→ **What the task requires**:
Count the lines below that contain "icons". Give only the number.

(Document layout detection data)
+--

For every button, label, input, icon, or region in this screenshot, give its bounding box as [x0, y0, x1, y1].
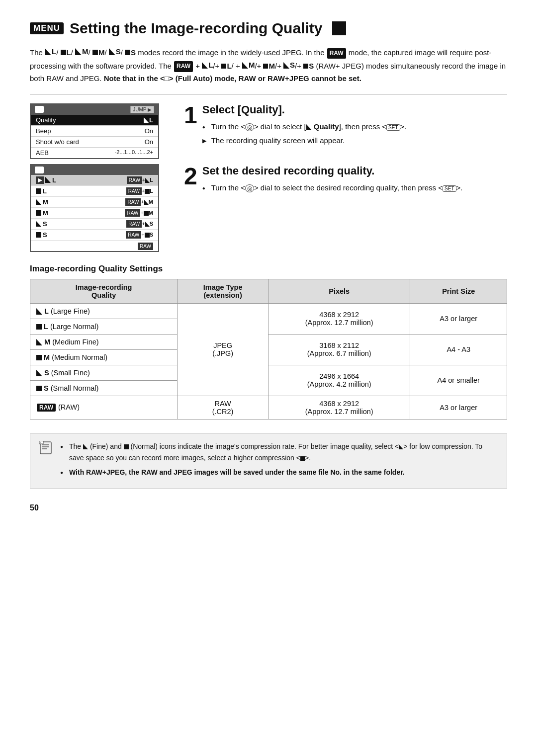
lcd-q-label-AL: ▶ L [36, 176, 56, 184]
fine-icon-AL: L [45, 46, 56, 58]
table-row-raw: RAW (RAW) RAW(.CR2) 4368 x 2912(Approx. … [30, 396, 507, 419]
lcd-aeb-value: -2...1...0...1...2+ [115, 149, 153, 157]
lcd-q-row-AM: M RAW+M [31, 197, 158, 208]
intro-paragraph: The L / L / M / M / S / S modes record t… [30, 46, 507, 85]
lcd-q-row-AL: ▶ L RAW+L [31, 175, 158, 186]
page-title: MENU Setting the Image-recording Quality [30, 20, 507, 37]
step-1-bullet-1: Turn the <◎> dial to select [ Quality], … [202, 121, 407, 133]
step-1-bullets: Turn the <◎> dial to select [ Quality], … [202, 121, 407, 147]
note-2: With RAW+JPEG, the RAW and JPEG images w… [60, 467, 498, 478]
table-header-row: Image-recordingQuality Image Type(extens… [30, 279, 507, 303]
normal-icon-AS: S [125, 47, 136, 59]
normal-icon-AM2: M [263, 60, 275, 73]
lcd-row-shoot: Shoot w/o card On [31, 137, 158, 148]
note-1: The (Fine) and (Normal) icons indicate t… [60, 441, 498, 464]
lcd-q-value-AS: RAW+S [126, 221, 153, 227]
td-large-fine: L (Large Fine) [30, 303, 178, 319]
page-number: 50 [30, 504, 507, 512]
notes-content: The (Fine) and (Normal) icons indicate t… [60, 441, 498, 481]
td-small-normal: S (Small Normal) [30, 380, 178, 396]
notes-icon: ≡ [39, 441, 53, 481]
step-1-title: Select [Quality]. [202, 103, 407, 116]
lcd-header-2 [31, 165, 158, 175]
raw-badge-2: RAW [174, 61, 193, 72]
normal-icon-AS2: S [303, 60, 314, 73]
lcd-quality-value: L [144, 116, 153, 124]
lcd-row-beep: Beep On [31, 126, 158, 137]
td-print-medium: A4 - A3 [410, 334, 507, 365]
menu-badge: MENU [30, 22, 64, 34]
td-raw-type: RAW(.CR2) [178, 396, 268, 419]
step-1: 1 Select [Quality]. Turn the <◎> dial to… [184, 103, 507, 150]
lcd-jump-badge: JUMP ▶ [130, 106, 154, 113]
normal-icon-AL: L [61, 47, 71, 59]
td-pixels-small: 2496 x 1664(Approx. 4.2 million) [268, 365, 410, 396]
step-1-bullet-2: The recording quality screen will appear… [202, 135, 407, 147]
td-print-large: A3 or larger [410, 303, 507, 334]
lcd-shoot-label: Shoot w/o card [36, 138, 79, 146]
section-divider [30, 94, 507, 94]
lcd-q-label-AS: S [36, 220, 47, 228]
normal-icon-AL2: L [221, 60, 231, 73]
td-raw-pixels: 4368 x 2912(Approx. 12.7 million) [268, 396, 410, 419]
fine-icon-AM: M [75, 46, 89, 58]
steps-text-column: 1 Select [Quality]. Turn the <◎> dial to… [184, 103, 507, 252]
table-row-medium-fine: M (Medium Fine) 3168 x 2112(Approx. 6.7 … [30, 334, 507, 349]
lcd-aeb-label: AEB [36, 149, 49, 157]
td-pixels-medium: 3168 x 2112(Approx. 6.7 million) [268, 334, 410, 365]
lcd-row-aeb: AEB -2...1...0...1...2+ [31, 148, 158, 158]
lcd-q-value-AM: RAW+M [125, 199, 153, 205]
th-print-size: Print Size [410, 279, 507, 303]
lcd-cam-icon-2 [35, 167, 44, 173]
lcd-q-row-nS: S RAW+S [31, 230, 158, 241]
lcd-row-quality: Quality L [31, 115, 158, 126]
title-heading: Setting the Image-recording Quality [70, 20, 322, 37]
settings-section-title: Image-recording Quality Settings [30, 264, 507, 274]
lcd-q-value-nS: RAW+S [126, 232, 153, 238]
lcd-q-value-nL: RAW+L [126, 188, 153, 194]
table-row-small-fine: S (Small Fine) 2496 x 1664(Approx. 4.2 m… [30, 365, 507, 380]
fine-icon-AS: S [109, 46, 121, 58]
lcd-q-label-nL: L [36, 187, 47, 195]
td-medium-fine: M (Medium Fine) [30, 334, 178, 349]
lcd-q-label-nS: S [36, 231, 47, 239]
step-1-number: 1 [184, 103, 197, 127]
th-quality: Image-recordingQuality [30, 279, 178, 303]
td-pixels-large: 4368 x 2912(Approx. 12.7 million) [268, 303, 410, 334]
normal-icon-AM: M [92, 47, 105, 59]
td-medium-normal: M (Medium Normal) [30, 349, 178, 365]
step-2-bullet-1: Turn the <◎> dial to select the desired … [202, 182, 463, 194]
step-2-title: Set the desired recording quality. [202, 165, 463, 177]
settings-section: Image-recording Quality Settings Image-r… [30, 264, 507, 420]
notes-section: ≡ The (Fine) and (Normal) icons indicate… [30, 433, 507, 489]
lcd-q-value-AL: RAW+L [127, 177, 153, 183]
lcd-beep-value: On [145, 127, 153, 135]
svg-text:≡: ≡ [40, 441, 41, 444]
lcd-header-1: JUMP ▶ [31, 104, 158, 115]
lcd-screen-2: ▶ L RAW+L L RAW+L M RA [30, 164, 159, 252]
lcd-q-row-nM: M RAW+M [31, 208, 158, 219]
lcd-q-row-AS: S RAW+S [31, 219, 158, 230]
quality-table: Image-recordingQuality Image Type(extens… [30, 279, 507, 420]
lcd-q-value-nM: RAW+M [125, 210, 153, 216]
td-raw: RAW (RAW) [30, 396, 178, 419]
td-print-small: A4 or smaller [410, 365, 507, 396]
th-image-type: Image Type(extension) [178, 279, 268, 303]
step-2-bullets: Turn the <◎> dial to select the desired … [202, 182, 463, 194]
lcd-q-value-raw: RAW [138, 242, 153, 250]
td-jpeg: JPEG(.JPG) [178, 303, 268, 396]
td-small-fine: S (Small Fine) [30, 365, 178, 380]
raw-badge-1: RAW [327, 48, 346, 59]
lcd-shoot-value: On [145, 138, 153, 146]
fine-icon-AL2: L [202, 59, 213, 72]
th-pixels: Pixels [268, 279, 410, 303]
table-row-large-fine: L (Large Fine) JPEG(.JPG) 4368 x 2912(Ap… [30, 303, 507, 319]
lcd-cam-icon-1 [35, 106, 44, 113]
lcd-quality-label: Quality [36, 116, 56, 124]
lcd-q-row-nL: L RAW+L [31, 186, 158, 197]
fine-icon-AM2: M [242, 59, 255, 72]
title-block-icon [332, 21, 346, 35]
lcd-screen-1: JUMP ▶ Quality L Beep On Shoot w/o card … [30, 103, 159, 159]
step-2-number: 2 [184, 165, 197, 188]
lcd-beep-label: Beep [36, 127, 51, 135]
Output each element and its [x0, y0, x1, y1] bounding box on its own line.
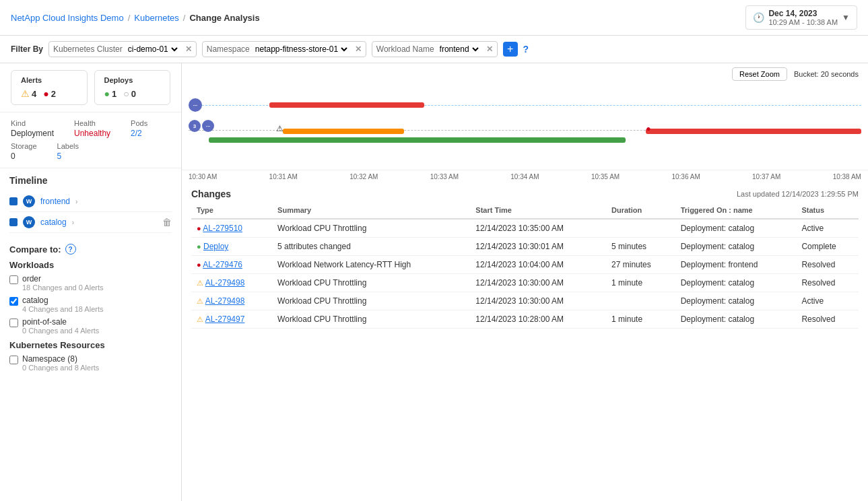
- alerts-warn-badge: ⚠ 4: [21, 88, 36, 99]
- catalog-timeline-row: 3 ··· ⚠ ●: [189, 119, 861, 156]
- delete-catalog-icon[interactable]: 🗑: [162, 217, 172, 228]
- cell-summary: Workload CPU Throttling: [272, 274, 470, 292]
- workload-select[interactable]: frontend: [437, 44, 481, 55]
- metric-pods: Pods 2/2: [131, 119, 147, 138]
- workload-pos-checkbox[interactable]: [9, 319, 18, 327]
- metric-labels: Labels 5: [57, 142, 79, 161]
- cell-start-time: 12/14/2023 10:30:00 AM: [470, 274, 606, 292]
- dropdown-arrow-icon[interactable]: ▼: [842, 13, 850, 22]
- workload-close-icon[interactable]: ✕: [486, 44, 493, 54]
- breadcrumb-item-2[interactable]: Kubernetes: [134, 13, 179, 23]
- reset-zoom-button[interactable]: Reset Zoom: [732, 67, 787, 81]
- frontend-badge: ···: [189, 98, 202, 112]
- datetime-section[interactable]: 🕐 Dec 14, 2023 10:29 AM - 10:38 AM ▼: [745, 5, 857, 30]
- warning-icon: ⚠: [21, 88, 30, 99]
- metrics-row: Kind Deployment Health Unhealthy Pods 2/…: [0, 112, 181, 168]
- col-duration: Duration: [606, 202, 675, 219]
- alert-link[interactable]: AL-279498: [205, 278, 245, 288]
- deploys-ok-count: 1: [112, 89, 116, 99]
- table-row: ● AL-279510 Workload CPU Throttling 12/1…: [191, 219, 859, 238]
- main-layout: Alerts ⚠ 4 ● 2 Deploys ●: [0, 63, 868, 501]
- cell-status: Resolved: [796, 256, 859, 274]
- metric-labels-value[interactable]: 5: [57, 152, 79, 161]
- cell-status: Active: [796, 292, 859, 310]
- alerts-card-title: Alerts: [21, 76, 77, 84]
- namespace-close-icon[interactable]: ✕: [355, 44, 362, 54]
- cell-triggered-on: Deployment: frontend: [675, 256, 797, 274]
- workload-catalog-sub: 4 Changes and 18 Alerts: [22, 305, 103, 313]
- metric-health-label: Health: [74, 119, 110, 127]
- namespace-checkbox[interactable]: [9, 356, 18, 364]
- filter-help-button[interactable]: ?: [523, 44, 529, 55]
- catalog-orange-bar: [283, 129, 404, 134]
- breadcrumb-current: Change Analysis: [189, 13, 259, 23]
- cell-triggered-on: Deployment: catalog: [675, 292, 797, 310]
- bucket-label: Bucket: 20 seconds: [794, 70, 859, 78]
- cluster-close-icon[interactable]: ✕: [185, 44, 192, 54]
- metric-storage: Storage 0: [11, 142, 37, 161]
- namespace-sub: 0 Changes and 8 Alerts: [22, 364, 99, 372]
- catalog-color-block: [9, 218, 18, 226]
- metric-storage-value: 0: [11, 152, 37, 161]
- alert-link[interactable]: Deploy: [203, 242, 228, 251]
- alerts-card[interactable]: Alerts ⚠ 4 ● 2: [11, 70, 88, 105]
- alerts-warn-count: 4: [32, 89, 36, 99]
- namespace-select[interactable]: netapp-fitness-store-01: [253, 44, 349, 55]
- namespace-label: Namespace: [207, 44, 250, 54]
- error-icon: ●: [43, 88, 48, 99]
- cell-start-time: 12/14/2023 10:28:00 AM: [470, 310, 606, 329]
- alerts-err-badge: ● 2: [43, 88, 56, 99]
- timeline-title: Timeline: [9, 175, 172, 186]
- cell-duration: 1 minute: [606, 310, 675, 329]
- timeline-row-catalog: W catalog › 🗑: [9, 212, 172, 233]
- catalog-warn-icon: ⚠: [276, 124, 283, 133]
- alert-link[interactable]: AL-279498: [205, 296, 245, 306]
- catalog-name[interactable]: catalog: [40, 218, 67, 227]
- deploys-card[interactable]: Deploys ● 1 ○ 0: [94, 70, 171, 105]
- breadcrumb-item-1[interactable]: NetApp Cloud Insights Demo: [11, 13, 124, 23]
- type-icon: ⚠: [197, 315, 203, 323]
- cell-duration: 5 minutes: [606, 238, 675, 256]
- catalog-green-bar: [209, 137, 626, 143]
- metric-storage-label: Storage: [11, 142, 37, 150]
- table-header-row: Type Summary Start Time Duration Trigger…: [191, 202, 859, 219]
- add-filter-button[interactable]: +: [503, 42, 518, 57]
- workload-filter-chip: Workload Name frontend ✕: [372, 41, 498, 57]
- table-row: ⚠ AL-279497 Workload CPU Throttling 12/1…: [191, 310, 859, 329]
- deploys-grey-badge: ○ 0: [123, 88, 136, 99]
- compare-section: Compare to: ? Workloads order 18 Changes…: [0, 237, 181, 382]
- namespace-row: Namespace (8) 0 Changes and 8 Alerts: [9, 354, 172, 372]
- time-label-8: 10:38 AM: [833, 173, 861, 180]
- deploys-card-body: ● 1 ○ 0: [104, 88, 161, 99]
- workload-pos-row: point-of-sale 0 Changes and 4 Alerts: [9, 317, 172, 335]
- cell-duration: 27 minutes: [606, 256, 675, 274]
- alert-link[interactable]: AL-279510: [203, 224, 242, 233]
- catalog-arrow-icon: ›: [72, 219, 74, 226]
- workload-catalog-row: catalog 4 Changes and 18 Alerts: [9, 296, 172, 313]
- summary-cards: Alerts ⚠ 4 ● 2 Deploys ●: [0, 63, 181, 112]
- metric-pods-value[interactable]: 2/2: [131, 129, 147, 138]
- cluster-select[interactable]: ci-demo-01: [125, 44, 180, 55]
- cell-status: Resolved: [796, 310, 859, 329]
- cell-start-time: 12/14/2023 10:30:01 AM: [470, 238, 606, 256]
- time-label-7: 10:37 AM: [752, 173, 780, 180]
- time-label-3: 10:33 AM: [430, 173, 459, 180]
- workload-catalog-checkbox[interactable]: [9, 297, 18, 306]
- metric-health-value: Unhealthy: [74, 129, 110, 138]
- cluster-filter-chip: Kubernetes Cluster ci-demo-01 ✕: [48, 41, 197, 57]
- changes-title: Changes: [191, 189, 231, 199]
- namespace-filter-chip: Namespace netapp-fitness-store-01 ✕: [202, 41, 366, 57]
- col-start-time: Start Time: [470, 202, 606, 219]
- table-row: ● Deploy 5 attributes changed 12/14/2023…: [191, 238, 859, 256]
- alert-link[interactable]: AL-279497: [205, 314, 245, 324]
- deploy-ok-icon: ●: [104, 88, 110, 99]
- col-status: Status: [796, 202, 859, 219]
- chart-controls: Reset Zoom Bucket: 20 seconds: [182, 63, 868, 85]
- workload-order-checkbox[interactable]: [9, 275, 18, 284]
- compare-help-icon[interactable]: ?: [65, 244, 76, 255]
- filter-by-label: Filter By: [11, 44, 43, 54]
- catalog-num-badge: 3: [189, 120, 201, 132]
- frontend-arrow-icon: ›: [75, 198, 77, 205]
- frontend-name[interactable]: frontend: [40, 197, 70, 206]
- alert-link[interactable]: AL-279476: [203, 260, 242, 269]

+--

→ **Result of this exercise**:
3